▸ **THE PROBLEM**
Return every line from the listing where the word "PtCuNi" occurs.

▸ **SUPPLIED RECORDS**
━━━━━━━━━━━━━━━━━━━━
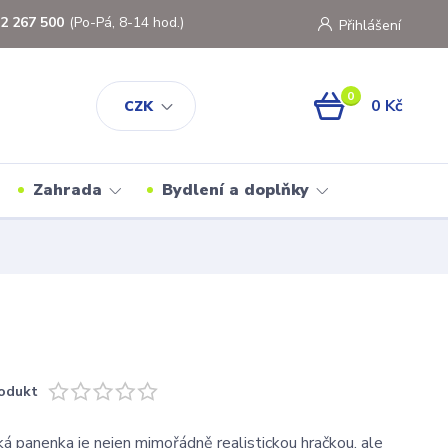
2 267 500
(Po-Pá, 8-14 hod.)
Přihlášení
0
0 Kč
CZK
Zahrada
Bydlení a doplňky
odukt
 panenka je nejen mimořádně realistickou hračkou, ale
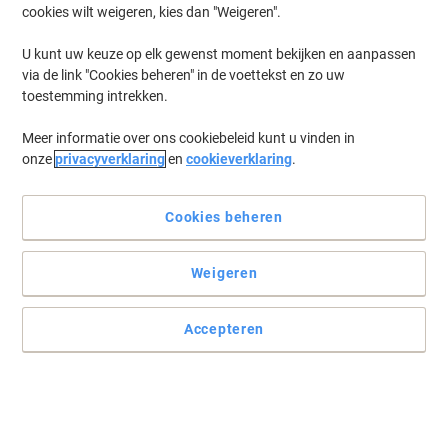
cookies wilt weigeren, kies dan "Weigeren".
Log in
om eerder opgeslagen printers en/of eerder gekochte cartridges
te tonen
U kunt uw keuze op elk gewenst moment bekijken en aanpassen
via de link "Cookies beheren" in de voettekst en zo uw
Kyocera Ecosys P 2040 DW Printer Toner Cartridges
(3)
toestemming intrekken.
Meer informatie over ons cookiebeleid kunt u vinden in
Filteren op
onze
privacyverklaring
en
cookieverklaring
.
Geschenk
Eigen merk
Viking TK1160 compatibele Kyocera
tonercartridge zwart
Cookies beheren
Koop Meer,
Bespaar Meer
Weigeren
€ 49,99
Stuk
Vanaf 3 Stuks
€ 60,49 Incl. btw
Accepteren
Momenteel op voorraad
Vóór 15:30 uur
besteld, volgende werkdag geleverd
Aantal
Geschenk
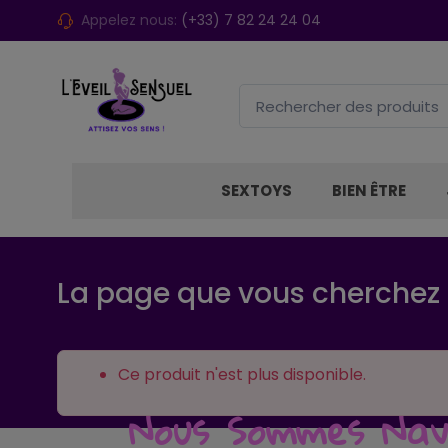
Appelez nous:
(+33) 7 82 24 24 04
SEXTOYS
BIEN ÊTRE
La page que vous cherchez n
Ce produit n'est plus disponible.
Nous Sommes Navr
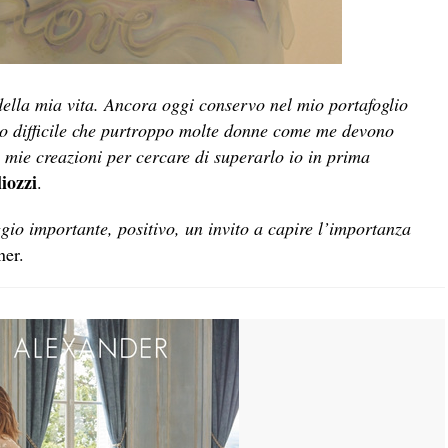
della mia vita. Ancora oggi conservo nel mio portafoglio
o difficile che purtroppo molte donne come me devono
e mie creazioni per cercare di superarlo io in prima
iozzi
.
gio importante, positivo, un invito a capire l’importanza
ner.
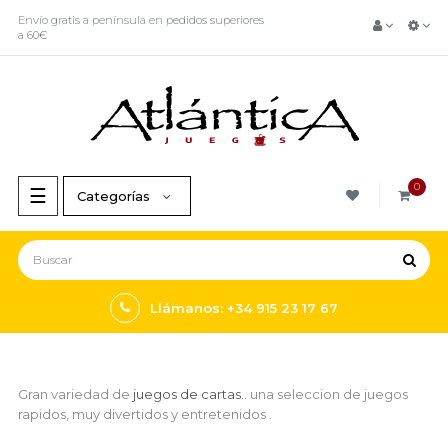
Envío gratis a península en pedidos superiores
a 60€
0
Navegación
☰
Categorías
de
palanca
Llámanos: +34 915 23 17 67
Gran variedad de
juegos de cartas
.. una seleccion de juegos
rapidos, muy divertidos y entretenidos .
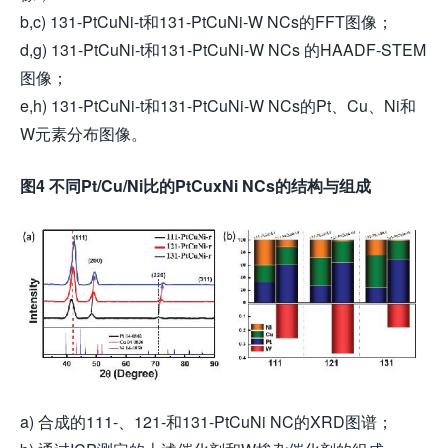
b,c) 131-PtCuNi-t和131-PtCuNi-W NCs的FFT图像；
d,g) 131-PtCuNi-t和131-PtCuNi-W NCs 的HAADF-STEM
图像；
e,h) 131-PtCuNi-t和131-PtCuNi-W NCs的Pt、Cu、Ni和
W元素分布图像。
图4 不同Pt/Cu/Ni比的PtCuxNi NCs的结构与组成
a) 合成的111-、121-和131-PtCuNi NC的XRD图谱；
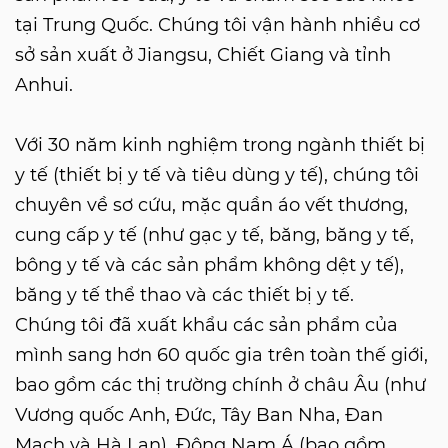
tại Trung Quốc. Chúng tôi vận hành nhiều cơ
sở sản xuất ở Jiangsu, Chiết Giang và tỉnh
Anhui.
Với 30 năm kinh nghiệm trong ngành thiết bị
y tế (thiết bị y tế và tiêu dùng y tế), chúng tôi
chuyên về sơ cứu, mặc quần áo vết thương,
cung cấp y tế (như gạc y tế, băng, băng y tế,
bông y tế và các sản phẩm không dệt y tế),
băng y tế thể thao và các thiết bị y tế.
Chúng tôi đã xuất khẩu các sản phẩm của
mình sang hơn 60 quốc gia trên toàn thế giới,
bao gồm các thị trường chính ở châu Âu (như
Vương quốc Anh, Đức, Tây Ban Nha, Đan
Mạch và Hà Lan), Đông Nam Á (bao gồm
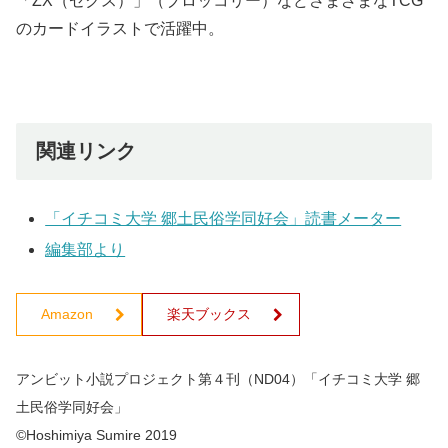
「ZX（ゼクス）」（ブロッコリー）などさまざまなTCG
のカードイラストで活躍中。
関連リンク
「イチコミ大学 郷土民俗学同好会」読書メーター
編集部より
Amazon
楽天ブックス
アンビット小説プロジェクト第４刊（ND04）「イチコミ大学 郷
土民俗学同好会」
©Hoshimiya Sumire 2019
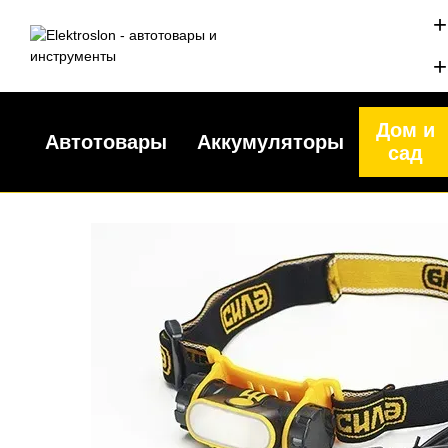
Перейти к основному контенту
+
+
Дом и
Автотовары
Аккумуляторы
сад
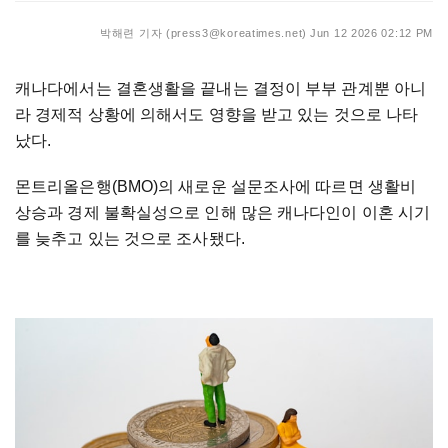
박해련 기자 (press3@koreatimes.net)
Jun 12 2026 02:12 PM
캐나다에서는 결혼생활을 끝내는 결정이 부부 관계뿐 아니
라 경제적 상황에 의해서도 영향을 받고 있는 것으로 나타
났다.
몬트리올은행(BMO)의 새로운 설문조사에 따르면 생활비
상승과 경제 불확실성으로 인해 많은 캐나다인이 이혼 시기
를 늦추고 있는 것으로 조사됐다.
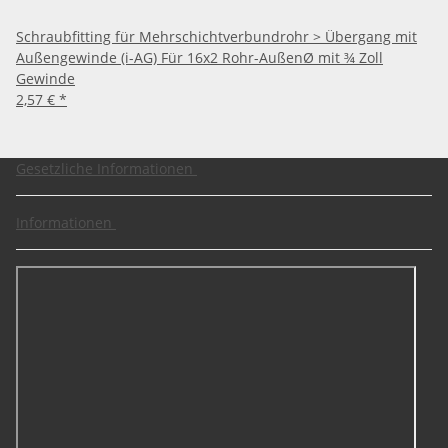
Schraubfitting für Mehrschichtverbundrohr > Übergang mit
Außengewinde (i-AG) Für 16x2 Rohr-AußenØ mit ¾ Zoll
Gewinde
2,57 €
*
Gesetzliche Informationen
Informationen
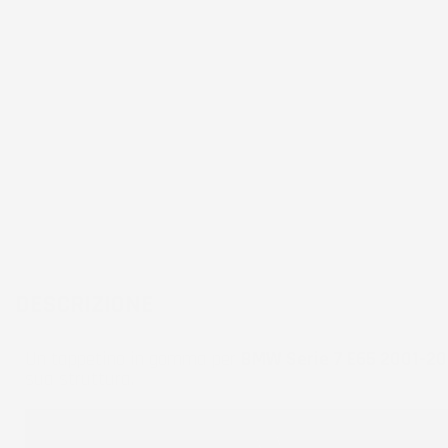
DESCRIZIONE
Un tappetino in gomma per
BMW Serie 7 E65 2001-2
sua struttura.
━━━━━━━━━━━━━━━━━━━━
▸ **YOUR RESPONSE**
b,c) 131-PtCuNi-t和131-PtCuNi-W NCs的FFT图像；
d,g) 131-PtCuNi-t和131-PtCuNi-W NCs 的HAADF-STEM
e,h) 131-PtCuNi-t和131-PtCuNi-W NCs的Pt、Cu、Ni和
a) 合成的111-、121-和131-PtCuNi NC的XRD图谱；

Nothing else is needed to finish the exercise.